Covestro Makrolon Polycarbonate Sheets offer high impact strength
Polycarbonate plastic products offer a unique balance of helpful features including temperature resistance, impact resistance and optical properties position polycarbonates between commodity plastics and engineering materials.
Polycarbonate is a very high quality material. Whilst it offers high impact-resistance, it has got reduced scratch-resistance and so a hard coating could be applied to polycarbonate eye protection as well as polycarbonate exterior automobile equipment. The properties of polycarbonate are generally similar to that of those of Acrylic PMMA materials, yet , polycarbonate is always stronger, it is usable in a wider temperature range and is a bit more expensive. This plastic polymer is highly transparent to visible light and it has better light transmission characteristics than many kinds of glass.
Polycarbonate has a glass transition temperature of around 150 °C (302 °F), in order that it softens slowly above this point and flows above about 300°C (572 °F). Tools need to be held at warm to high temperatures, generally above 80 °C (176 °F) to help with making strain- and stress-free products.
Unlike many thermoplastics, polycarbonate can undergo dramatic changes in basic shape without breaking. As a result, it is sometimes processed and formed at room temperature using standard sheet metal techniques, for instance forming bends on a brake. For even sharp angle bends having a tight radius, no heating is usually necessary.
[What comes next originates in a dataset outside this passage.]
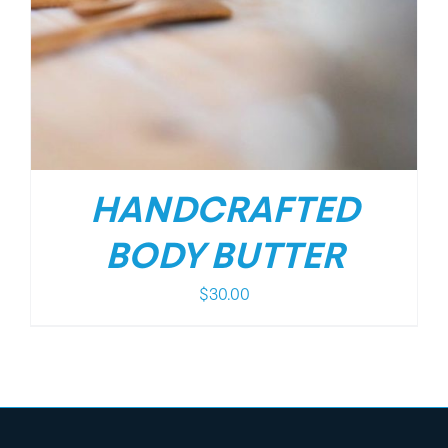
HANDCRAFTED
BODY BUTTER
$
30.00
This makes it useful for prototyping applications where transparent or electrically non-conductive parts are crucial, which can't be produced from sheet metal. Understand that PMMA/Plexiglas, that is certainly similar in looks to polycarbonate, but it's brittle and cannot be bent at room temperature.
Polycarbonate is frequently found in eye protection, and also in other projectile-resistant optical type applications that would normally require the use of glass, but require higher impact-resistance. Many kinds of lenses are made of polycarbonate, including automotive headlamp lenses, lighting lenses, sunglass/eyeglass lenses, swimming and SCUBA goggles, and safety glasses for use in sporting helmets/masks and police riot gear. Windscreens in small motorized vehicles are normally manufactured from polycarbonate, such as for motorcycles, ATVs, golf carts, and small planes and helicopters.